Arsenides — the sulfides' toxic cousin

What you’ll getSpot the arsenide family, its link to cobalt, and the one big safety catch.

This is a smaller family, and the quickest way to understand it is as the cousin of the sulfides.

The definition: an arsenide is a mineral where the metal is joined to arsenic (written As) — a famously poisonous element. Arsenides often turn up right next to sulfides in the same deposits, which is why they feel like family.

The star minerals

  • Nickeline — a source of nickel.
  • Cobaltite and skutterudite — historic sources of cobalt.

Fun bit of history: the word "cobalt" comes from kobold, a goblin in German folklore.
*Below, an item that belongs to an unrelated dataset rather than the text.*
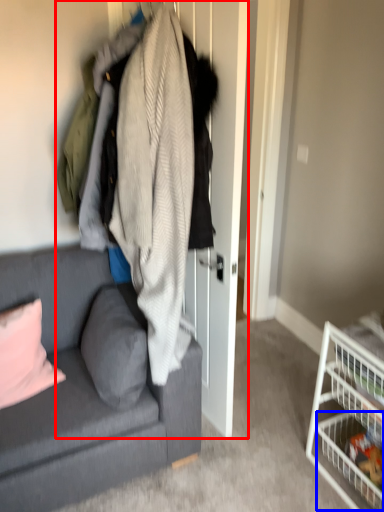 Question: Which point is further to the camera, closet (highlighted by a red box) or shelf (highlighted by a blue box)?

Choices:
 (A) closet
 (B) shelf

Answer: (B) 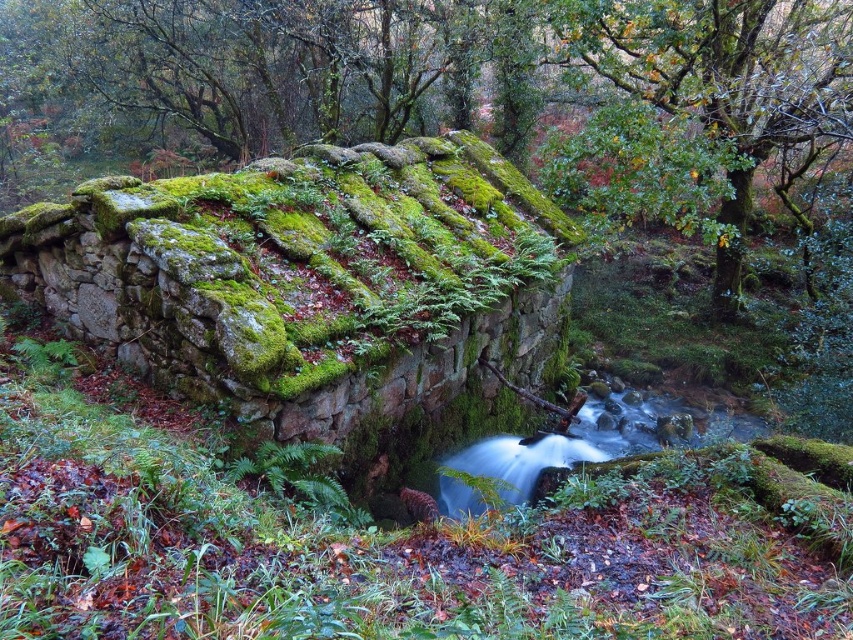 Question: Does green mossy stone wall at center have a lesser width compared to clear water at center?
Miners blamed goblins when this ore poisoned them and refused to smelt nicely — the "curse" was really the arsenic.

The one thing you must remember

Arsenic is toxic. When you roast or smelt these ores, they release arsenic fumes (arsenic oxides) that are dangerous to people and the environment. So the defining challenge of this family is simple: capture those fumes, never let them escape.

This is actually why families are so useful. The moment you hear "arsenide," you instantly know the hazard, before anyone tells you anything else. That's the power of grouping minerals by what they're made of.

Memory hookArsenides = arsenic = handle the fumes with great care.